1. using the Services; legal basis: performance of a contract in which the data subject is a party (Art. 6(1)(b) GDPR);
2. analyzing the quality of the Services and your satisfaction, including for service improvement purposes; legal basis: legitimate interest of the Controller (Art. 6(1)(f) GDPR);
3. complying with legal obligations; legal basis: compliance with a legal obligation of the Controller (Art. 6(1)(c) GDPR);
4. protecting the rights of the Controller; legal basis: legitimate interest of the Controller (Art. 6(1)(f) GDPR).

Retention Period: once the purposes of using the Services and analyzing service quality and user satisfaction are fulfilled, personal data will be used and retained as long as necessary to comply with legal obligations and to protect the Controller’s rights within the statute of limitations.

2. Sending communications regarding the Controller’s initiatives

The Controller may use your email address to send informational messages, including automated tools, about initiatives similar to the Services; legal basis: Art. 130(4) Privacy Code. You are free to opt out at any time.

The Controller may use your email, phone number, and social contact to send informational and promotional messages on its initiatives, including newsletters and market research, via automated (email, SMS, fax, MMS, social media messages, WhatsApp, Messenger, instant messaging apps) and non-automated channels (postal mail, phone with operator).
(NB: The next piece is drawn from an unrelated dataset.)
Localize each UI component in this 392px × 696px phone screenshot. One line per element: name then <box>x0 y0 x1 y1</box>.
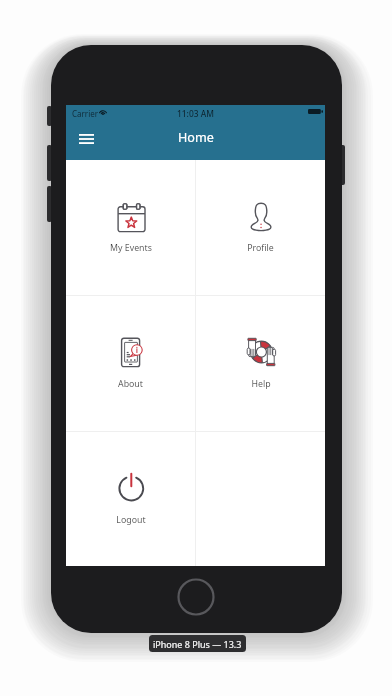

Legal basis: your consent, freely given during registration.

Retention Period: unless consent is revoked, such data will be kept for a maximum of 36 months, reflecting the typical duration of the Controller’s project planning and implementation.

3. Sharing Personal Data

If you wish, the Controller may share your personal data (email, phone, social contact) with its Partners conducting related activities, who will become independent data controllers, to send you informational and promotional messages about their initiatives, including newsletters and market research, via automated and non-automated channels.

Legal basis: your consent, freely given at registration.

Retention Period: unless consent is revoked, data will be kept for a maximum of 36 months.

4. Social Media Profiles and Pages

The Foundation operates official pages on major social networks (Facebook, Instagram, YouTube) to promote its activities, including fundraising campaigns.

By following these pages, users express their willingness to receive information and promotional messages. Such messaging is lawful if consent is implicitly clear from the user’s actions and provided information.

Retention Period: data will be used until the user decides to unfollow the social media pages, indicating withdrawal of consent.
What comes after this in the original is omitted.